昔よりもデザインが多様になり、なかなか間違えることはなさそうだが……(写真はイメージ)

 プレー終了後のキャディバッグの受け渡し方法は、キャディーバッグ引換券を提出するパターンや、コーススタッフに名前を告げるパターンなど、ゴルフ場によってさまざまですが、そのゴルフ場はあいうえお順に並べたキャディーバッグ置き場から自分で探して持ち帰る方式を採用しています。

 そうすると、自分のキャディーバッグだと思い込んで他人のキャディーバッグを持ち帰ってしまうトラブルが1年間に何件か発生するそうです。

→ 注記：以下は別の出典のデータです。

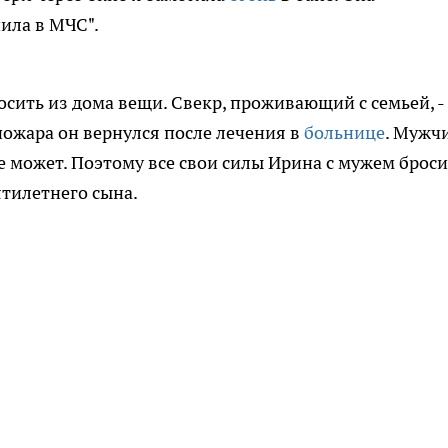
нила в МЧС".
сить из дома вещи. Свекр, проживающий с семьей, -
 пожара он вернулся после лечения в
больнице
. Мужч
е может. Поэтому все свои силы Ирина с мужем брос
ятилетнего сына.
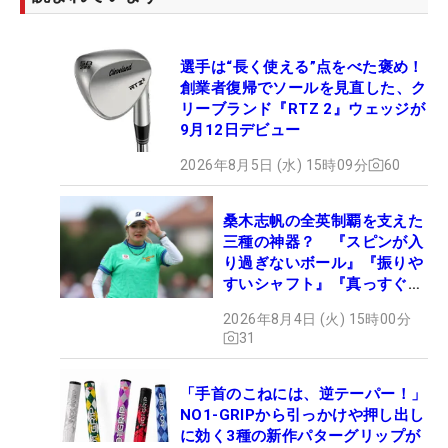
選手は“長く使える”点をべた褒め！
創業者復帰でソールを見直した、ク
リーブランド『RTZ 2』ウェッジが
9月12日デビュー
2026年8月5日 (水) 15時09分
60
桑木志帆の全英制覇を支えた
三種の神器？ 『スピンが入
り過ぎないボール』『振りや
すいシャフト』『真っすぐ飛
ぶドライバー』 #女子プロ
2026年8月4日 (火) 15時00分
セッティング
31
「手首のこねには、逆テーパー！」
NO1-GRIPから引っかけや押し出し
に効く3種の新作パターグリップが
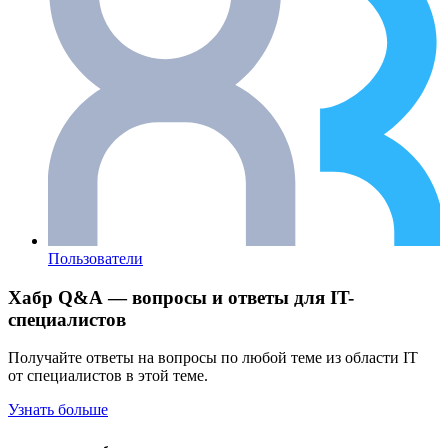
Пользователи
Хабр Q&A — вопросы и ответы для IT-
специалистов
Получайте ответы на вопросы по любой теме из области IT
от специалистов в этой теме.
Узнать больше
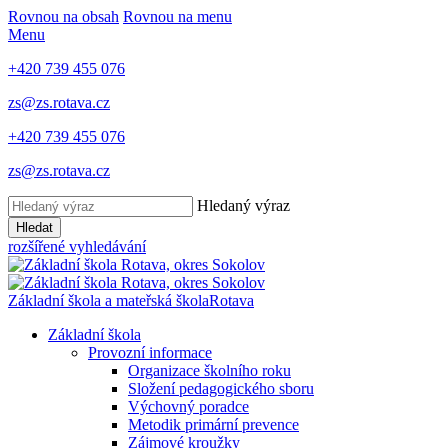
Rovnou na obsah
Rovnou na menu
Menu
+420 739 455 076
zs@zs.rotava.cz
+420 739 455 076
zs@zs.rotava.cz
Hledaný výraz
Hledat
rozšířené vyhledávání
Základní škola a mateřská škola
Rotava
Základní škola
Provozní informace
Organizace školního roku
Složení pedagogického sboru
Výchovný poradce
Metodik primární prevence
Zájmové kroužky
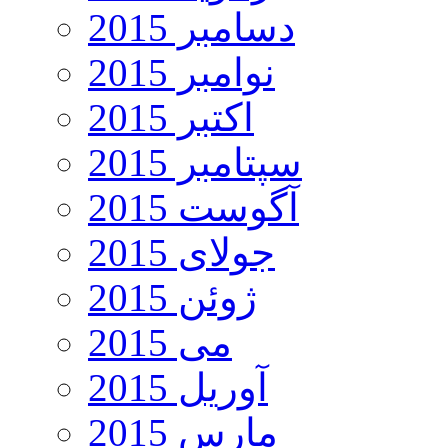
دسامبر 2015
نوامبر 2015
اکتبر 2015
سپتامبر 2015
آگوست 2015
جولای 2015
ژوئن 2015
می 2015
آوریل 2015
مارس 2015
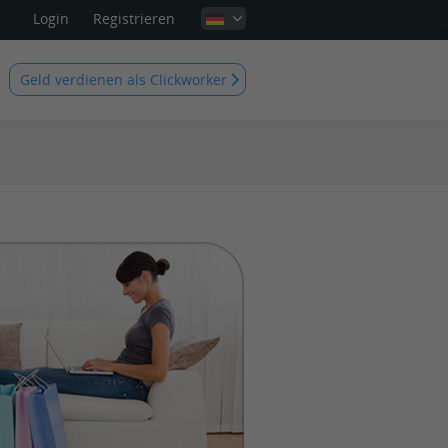
Login
Registrieren
Geld verdienen als Clickworker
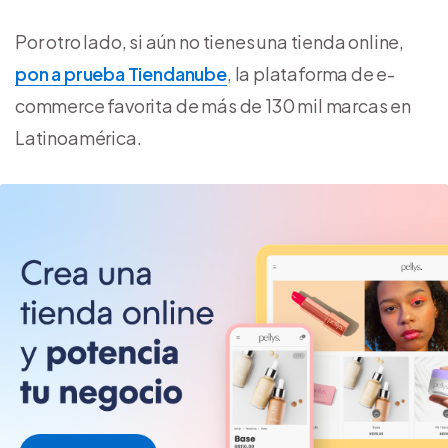
Por otro lado, si aún no tienes una tienda online,
pon a prueba Tiendanube
, la plataforma de e-
commerce favorita de más de 130 mil marcas en
Latinoamérica.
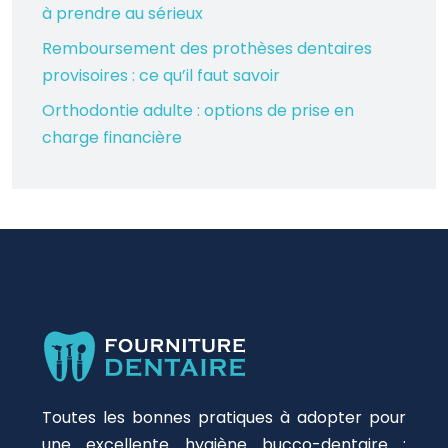
à prendre au sérieux
Remboursement des prothèses dentaires
provisoires : ce qu’il faut savoir
Orthodontie adulte : options de prise en
charge financière
Toutes les bonnes pratiques à adopter pour
une excellente hygiène bucco-dentaire :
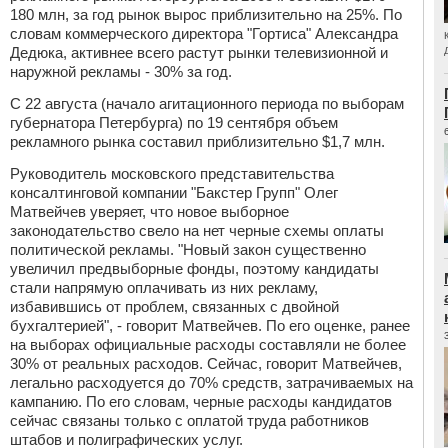
180 млн, за год рынок вырос приблизительно на 25%. По
словам коммерческого директора "Гортиса" Александра
Дедюка, активнее всего растут рынки телевизионной и
наружной рекламы - 30% за год.
С 22 августа (начало агитационного периода по выборам
губернатора Петербурга) по 19 сентября объем
рекламного рынка составил приблизительно $1,7 млн.
Руководитель московского представительства
консалтинговой компании "Бакстер Групп" Олег
Матвейчев уверяет, что новое выборное
законодательство свело на нет черные схемы оплаты
политической рекламы. "Новый закон существенно
увеличил предвыборные фонды, поэтому кандидаты
стали напрямую оплачивать из них рекламу,
избавившись от проблем, связанных с двойной
бухгалтерией", - говорит Матвейчев. По его оценке, ранее
на выборах официальные расходы составляли не более
30% от реальных расходов. Сейчас, говорит Матвейчев,
легально расходуется до 70% средств, затрачиваемых на
кампанию. По его словам, черные расходы кандидатов
сейчас связаны только с оплатой труда работников
штабов и полиграфических услуг.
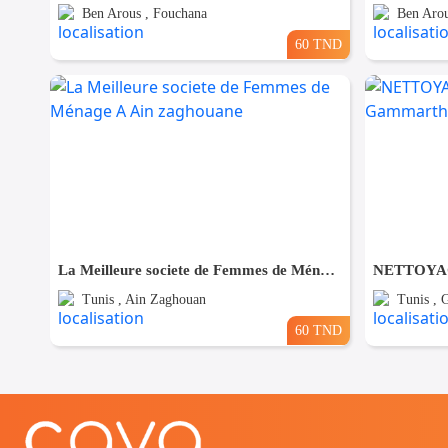
Ben Arous , Fouchana
Ben Arou
60 TND
La Meilleure societe de Femmes de Ménage A Ain zaghouane
Tunis , Ain Zaghouan
Tunis ,
60 TND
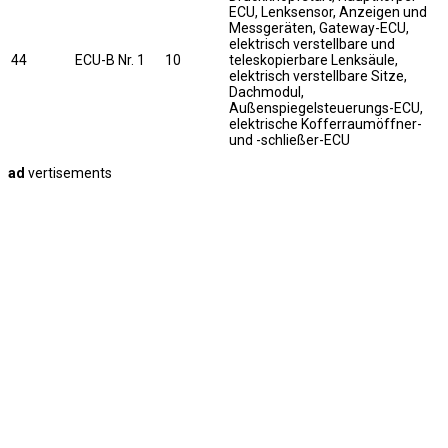
ECU, Lenksensor, Anzeigen und
Messgeräten, Gateway-ECU,
elektrisch verstellbare und
44
ECU-B Nr. 1
10
teleskopierbare Lenksäule,
elektrisch verstellbare Sitze,
Dachmodul,
Außenspiegelsteuerungs-ECU,
elektrische Kofferraumöffner-
und -schließer-ECU
ad
vertisements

「ネームプレートがちゃんとついているのに取り違えるのが不思議なのですが、たとえばスリクソンの黒いキャディーバッグだったら、それを見つけた途端に自分のだと思い込んでしまうのでしょうね」

「取り違えに気づくのは、キャディーバッグを持ち帰られてしまった方です。『キャディーバッグが見当たらないんだけど』とスタッフに声をかけてきますから、一緒に探します」

「すると同じようなキャディーバッグが必ず残っていますから、その方が持ち帰っている可能性が高いです」

「ゴルフ場はその方の携帯電話に連絡して、『キャディーバッグを取り違えている可能性が高いので確認してもらえますか』とお願いします。取り違えが判明したら『持ち主の方がお待ちなのでゴルフ場まで戻ってきてください』とお伝えします」

 このゴルフ場では以前、キャディーバッグを持ち帰られてしまった方がすごく急いでいて、持ち帰った人が戻ってきたときそれほど申し訳なさそうな態度ではなかったため、大げんかになったことがあると言います。

「ちゃんと謝ればトラブルにはならなかったのでしょうが、謝り方がマズイとトラブルになります。どう考えても持ち帰った方が加害者で、持ち帰られた方が被害者ですから、ゴルフ場としては成り行きを見守るしかないですね」

キャディーバッグの置き忘れや積み忘れも多い

 キャディーバッグの受け渡しはゴルフ場にとってけっこう悩ましい問題です。引換券方式が最も安全性が高いのでしょうが、ゴルファーサイドからするとプレー終了直後に小さな紙切れに数字が書かれた引換券を渡されても、風呂に入って着替えをしているうちにどこに入れたか分からなくなってしまいます。

 結局、「キャディーバッグの引換券をなくしてしまったんですけど、名前は○○です」といった具合にスタッフの方にキャディーバッグを探してもらうことになります。

 また、佐藤さんや鈴木さんといった人数の多い名字の方はフルネームを伝えるのですが、名前も一般的な場合は同姓同名の人がいるケースもあります。

 本人もそれが分かっていますから、キャディバッグ置き場の中に入れるのであれば自分で探したほうが手っ取り早いのです。

 キャディーバッグに関するトラブルは、取り違えのほかに置き忘れと積み忘れもけっこうあると言います。

「お客様が全員帰られた後、キャディーバッグ置き場にポツンと一つ残っていて、『キャディーバッグを忘れた』と後から電話がかかってくることがあります」

「それとキャディーバッグを正面玄関に置いて駐車場に車を取りに行き、そのまま積み忘れて帰ってしまうパターンもあります」

 正面玄関に置いたキャディーバッグを積み忘れるのは、駐車場に向かっている途中に携帯電話が鳴ったりメールの返信をしたりしているうちに失念することが多いようです。

 積み忘れを防ぐ最も確実な方法は、キャディーバッグを手持ちで車まで運ぶことです。多少重たいですが、積み忘れたときの時間のロスを考えるとそれほど大きな負担ではありません。